Le couple était assis sur leur canapé, côte à côte. L’excitation les maintenait dans une sorte de transe qui les déconnectait de la réalité. Le brouhaha de la ville en ébullition ne leur parvenait plus au travers des fenêtres, comme s’ils étaient isolés dans une bulle hors du temps. Bientôt ils allaient savoir si leur théorie était exacte et, par la même, s’ils seraient capables un jour de la mettre à profit.

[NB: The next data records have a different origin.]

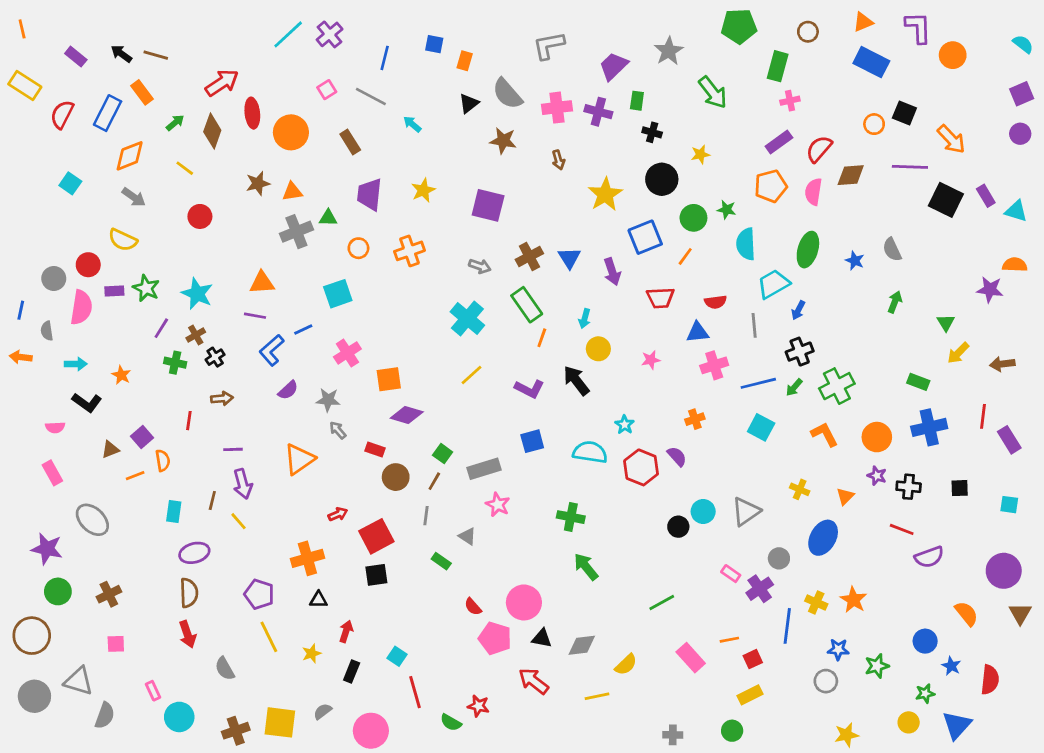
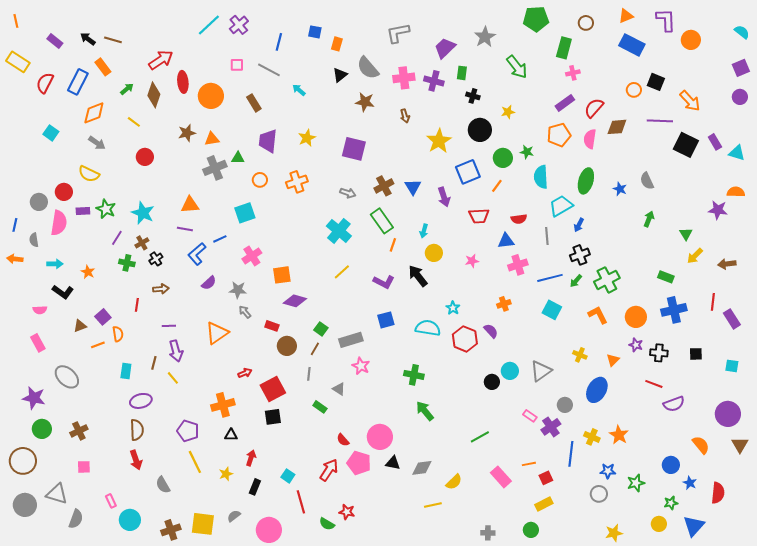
pink square: (327, 90) -> (237, 65), turned 32
red arrow: (534, 681) -> (329, 470), moved, turned 85

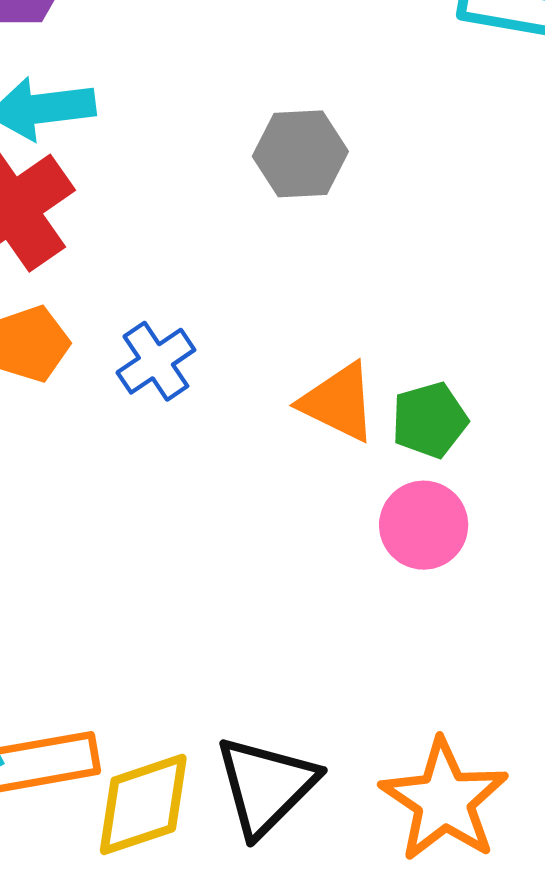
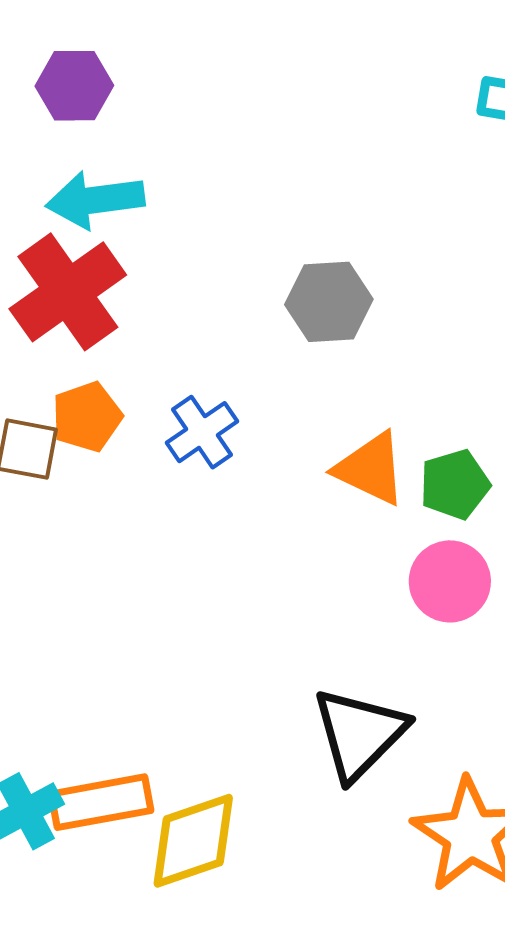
gray hexagon: (300, 154) -> (329, 302), moved
black triangle: (266, 786) -> (359, 734), moved

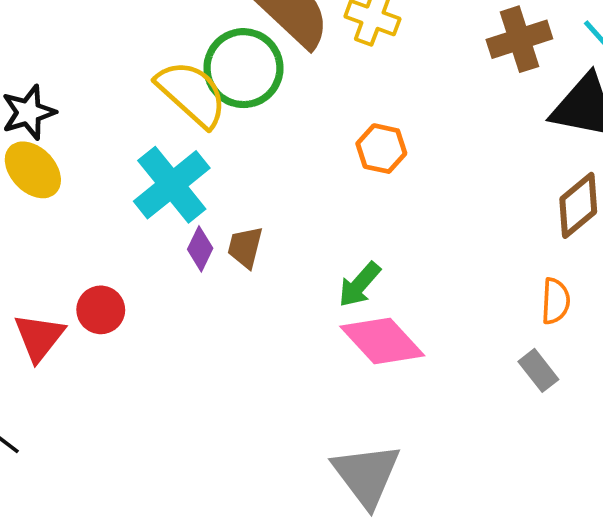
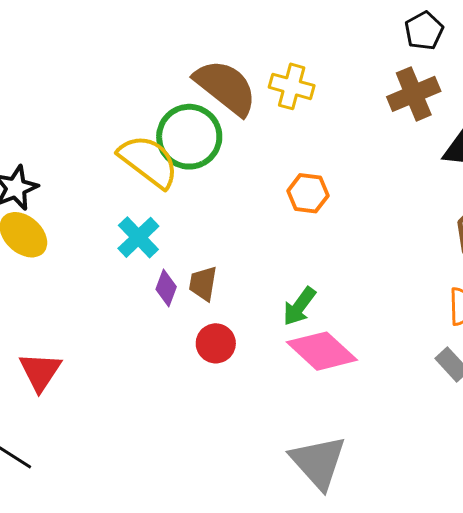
cyan cross: (172, 185) -> (138, 237), size x0.7
red circle: (101, 310) -> (216, 343), moved

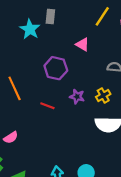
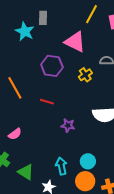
pink triangle: (82, 44) -> (75, 42), size x1.6
yellow cross: (103, 96) -> (85, 75), moved
purple star: (77, 97) -> (68, 125), moved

Un rendez-vous parfaitement protocolé avait été pris avec leurs doubles du futur, comprenant notamment tout le matériel d’enregistrement nécessaire.

 

En réalité, ce n’était pas exactement une rencontre qui était prévue, puisqu’ils n’auraient aucune interaction avec ces doubles. Ils allaient plutôt leur céder la place dans leurs corps. Leur théorie prenait racine dans un phénomène contre-intuitif : l’intrication quantique. On savait maintenant que deux particules, même séparées par une grande distance, pouvaient être liées de telle sorte que tout changement d’état d’une des deux provoquerait un changement identique et simultané sur la deuxième. Comme d’un point de vue physique, il n’existe pas de différence entre une distance dans l’espace et une distance dans le temps, il était logique de conclure que deux particules pouvaient partager cette même intrication sur une longue période. En partant de ce phénomène et en essayant de l’extrapoler à des regroupements de particules très complexes — ici donc, le corps humain — le couple avait commencé à imaginer une machine qui permettrait à une personne de « transférer » sa conscience vers un soi du passé. Bien sûr, cela ne venait pas sans difficultés, contraintes ou limitations. Par exemple, il était impossible de remonter à un temps antérieur à l’existence de la machine, puisque celle-ci était indispensable pour prendre une « image » de l’état de l’individu à un temps T. Image qui servirait à l’individu futur de référence pour que l’intrication se fasse au moment où il entrerait dans la machine.

 

Ils avaient pris cette image d’eux-mêmes un peu plus tôt, dans deux machines complexes de leur fabrication. En théorie, celles-ci étaient opérationnelles et avaient mémorisé l’état de chacune des particules qui les composaient, mais comment en être sûrs ? Même si pour l’instant aucun des deux ne savait comment ces machines — ou des futures que leurs doubles construiraient — transféreraient leur conscience, il ne restait qu’une minute avant le verdict final. Ils étaient nerveux, presque tremblants. Main dans la main, une danse fougueuse entre l’impatience et la peur se jouait dans leurs esprits. Quelle que soit l’issue de cette expérience, ils auraient un choc. Quant à la nature de celui-ci, ils l’espéraient évidemment positive. Les applications et les conséquences d’une telle technologie étaient loin de toute considération. Ils faisaient fi également des récompenses, du prestige, de la reconnaissance. Seul le fait de potentiellement faire tomber une nouvelle barrière de la science les animaient. Et il leur était impératif qu’ils le fassent ensemble.

 

— Nathalie ?

— Oui ?

— Je veux que tu saches que quoi qu’il se passe, je t’aimerai toujours.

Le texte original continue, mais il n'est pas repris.